What is being asked:
For this exercise, write out exactly the lines from the line containing "Hãy tự mình kiểm chứng xem rô-b" through the last line of the records, and no other lines.

Collected data:
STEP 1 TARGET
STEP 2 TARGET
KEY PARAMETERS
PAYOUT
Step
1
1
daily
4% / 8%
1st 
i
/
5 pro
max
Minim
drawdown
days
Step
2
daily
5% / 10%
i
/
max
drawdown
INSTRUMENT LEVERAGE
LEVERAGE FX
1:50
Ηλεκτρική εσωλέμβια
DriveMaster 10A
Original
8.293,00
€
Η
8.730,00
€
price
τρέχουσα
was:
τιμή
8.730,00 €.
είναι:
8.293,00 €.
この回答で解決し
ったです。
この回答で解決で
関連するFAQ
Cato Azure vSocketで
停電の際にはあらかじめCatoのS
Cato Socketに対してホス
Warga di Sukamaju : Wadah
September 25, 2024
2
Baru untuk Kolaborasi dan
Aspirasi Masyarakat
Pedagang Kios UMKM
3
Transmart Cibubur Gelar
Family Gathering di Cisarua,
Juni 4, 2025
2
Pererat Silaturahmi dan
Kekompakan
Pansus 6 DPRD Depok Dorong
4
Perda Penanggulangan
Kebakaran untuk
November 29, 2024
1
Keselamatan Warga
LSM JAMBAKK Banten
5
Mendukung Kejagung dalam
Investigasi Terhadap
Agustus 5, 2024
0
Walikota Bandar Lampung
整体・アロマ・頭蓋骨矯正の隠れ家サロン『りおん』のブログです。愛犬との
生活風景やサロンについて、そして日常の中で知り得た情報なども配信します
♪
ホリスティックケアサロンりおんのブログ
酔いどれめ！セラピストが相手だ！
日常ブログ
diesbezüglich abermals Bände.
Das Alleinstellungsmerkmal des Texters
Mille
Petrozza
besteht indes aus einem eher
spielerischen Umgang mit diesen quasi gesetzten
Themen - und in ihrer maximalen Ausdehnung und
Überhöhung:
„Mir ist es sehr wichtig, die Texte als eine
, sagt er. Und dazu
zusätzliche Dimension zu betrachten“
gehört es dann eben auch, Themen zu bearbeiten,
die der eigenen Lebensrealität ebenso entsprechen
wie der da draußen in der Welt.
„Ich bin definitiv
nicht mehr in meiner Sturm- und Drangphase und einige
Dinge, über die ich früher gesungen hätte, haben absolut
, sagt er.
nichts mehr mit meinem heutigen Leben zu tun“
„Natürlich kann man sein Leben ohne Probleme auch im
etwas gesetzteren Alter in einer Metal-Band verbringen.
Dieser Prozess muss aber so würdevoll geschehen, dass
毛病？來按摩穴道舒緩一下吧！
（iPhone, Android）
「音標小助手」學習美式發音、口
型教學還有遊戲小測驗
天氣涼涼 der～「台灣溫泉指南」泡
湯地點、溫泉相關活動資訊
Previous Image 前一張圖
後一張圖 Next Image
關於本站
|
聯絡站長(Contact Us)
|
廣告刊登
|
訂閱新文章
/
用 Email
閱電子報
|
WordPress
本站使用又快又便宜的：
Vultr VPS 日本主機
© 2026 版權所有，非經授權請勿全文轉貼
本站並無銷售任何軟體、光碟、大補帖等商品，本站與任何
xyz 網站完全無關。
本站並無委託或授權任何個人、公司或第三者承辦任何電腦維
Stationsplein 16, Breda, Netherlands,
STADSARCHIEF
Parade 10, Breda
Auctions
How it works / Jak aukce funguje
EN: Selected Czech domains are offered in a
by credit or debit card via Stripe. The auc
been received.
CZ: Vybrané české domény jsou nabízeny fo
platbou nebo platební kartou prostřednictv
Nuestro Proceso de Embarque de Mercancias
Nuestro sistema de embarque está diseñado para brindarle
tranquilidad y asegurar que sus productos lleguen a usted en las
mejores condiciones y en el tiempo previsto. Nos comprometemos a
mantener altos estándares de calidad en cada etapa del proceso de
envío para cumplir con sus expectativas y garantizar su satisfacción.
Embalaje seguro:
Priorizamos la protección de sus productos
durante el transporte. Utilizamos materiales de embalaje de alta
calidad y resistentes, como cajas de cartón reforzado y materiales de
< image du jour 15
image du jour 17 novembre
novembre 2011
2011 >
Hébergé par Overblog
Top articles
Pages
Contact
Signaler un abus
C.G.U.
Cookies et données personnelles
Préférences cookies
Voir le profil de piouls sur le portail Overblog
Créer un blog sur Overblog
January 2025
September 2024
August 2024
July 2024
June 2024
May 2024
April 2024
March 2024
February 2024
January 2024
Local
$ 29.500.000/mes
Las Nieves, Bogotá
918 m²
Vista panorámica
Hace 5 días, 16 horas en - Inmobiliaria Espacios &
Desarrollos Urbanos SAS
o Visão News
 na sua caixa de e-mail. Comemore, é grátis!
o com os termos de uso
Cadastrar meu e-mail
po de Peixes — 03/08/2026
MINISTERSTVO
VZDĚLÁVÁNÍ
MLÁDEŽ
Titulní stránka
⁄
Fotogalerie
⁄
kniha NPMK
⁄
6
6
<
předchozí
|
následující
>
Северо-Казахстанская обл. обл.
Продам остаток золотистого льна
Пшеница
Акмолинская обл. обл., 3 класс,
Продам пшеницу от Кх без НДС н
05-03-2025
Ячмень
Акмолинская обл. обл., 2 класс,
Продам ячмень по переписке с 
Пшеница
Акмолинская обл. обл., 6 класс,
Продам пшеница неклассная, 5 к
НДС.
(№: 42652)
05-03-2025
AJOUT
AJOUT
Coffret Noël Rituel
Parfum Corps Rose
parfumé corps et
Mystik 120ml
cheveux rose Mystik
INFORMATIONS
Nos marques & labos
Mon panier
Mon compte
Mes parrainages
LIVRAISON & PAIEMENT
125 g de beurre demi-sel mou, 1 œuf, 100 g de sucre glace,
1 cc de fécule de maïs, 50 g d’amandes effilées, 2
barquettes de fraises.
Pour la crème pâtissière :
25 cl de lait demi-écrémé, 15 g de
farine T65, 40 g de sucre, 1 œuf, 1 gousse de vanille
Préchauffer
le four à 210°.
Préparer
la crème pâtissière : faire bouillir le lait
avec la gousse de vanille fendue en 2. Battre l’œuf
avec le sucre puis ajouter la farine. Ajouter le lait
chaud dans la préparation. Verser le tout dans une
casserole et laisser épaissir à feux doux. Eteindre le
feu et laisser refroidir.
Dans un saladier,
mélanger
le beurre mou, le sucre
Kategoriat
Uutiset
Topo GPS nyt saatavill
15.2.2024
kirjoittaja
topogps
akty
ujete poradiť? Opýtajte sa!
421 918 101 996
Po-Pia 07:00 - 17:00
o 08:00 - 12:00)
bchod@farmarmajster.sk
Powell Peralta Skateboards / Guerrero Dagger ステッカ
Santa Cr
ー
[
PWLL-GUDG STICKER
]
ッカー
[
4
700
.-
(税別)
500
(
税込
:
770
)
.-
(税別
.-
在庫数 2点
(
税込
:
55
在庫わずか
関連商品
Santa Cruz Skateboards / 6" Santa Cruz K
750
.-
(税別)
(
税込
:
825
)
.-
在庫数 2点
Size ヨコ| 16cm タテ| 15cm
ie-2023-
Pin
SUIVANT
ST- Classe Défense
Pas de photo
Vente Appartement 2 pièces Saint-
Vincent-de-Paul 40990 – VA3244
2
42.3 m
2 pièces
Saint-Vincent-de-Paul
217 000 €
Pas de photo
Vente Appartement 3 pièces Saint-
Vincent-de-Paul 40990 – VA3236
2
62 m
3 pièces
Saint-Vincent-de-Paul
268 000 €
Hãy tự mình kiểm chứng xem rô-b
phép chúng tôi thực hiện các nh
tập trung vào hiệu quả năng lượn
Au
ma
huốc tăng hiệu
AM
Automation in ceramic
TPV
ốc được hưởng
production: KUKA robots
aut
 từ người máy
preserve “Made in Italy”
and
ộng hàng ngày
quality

Task response:
Hãy tự mình kiểm chứng xem rô-b
phép chúng tôi thực hiện các nh
tập trung vào hiệu quả năng lượn
Au
ma
huốc tăng hiệu
AM
Automation in ceramic
TPV
ốc được hưởng
production: KUKA robots
aut
 từ người máy
preserve “Made in Italy”
and
ộng hàng ngày
quality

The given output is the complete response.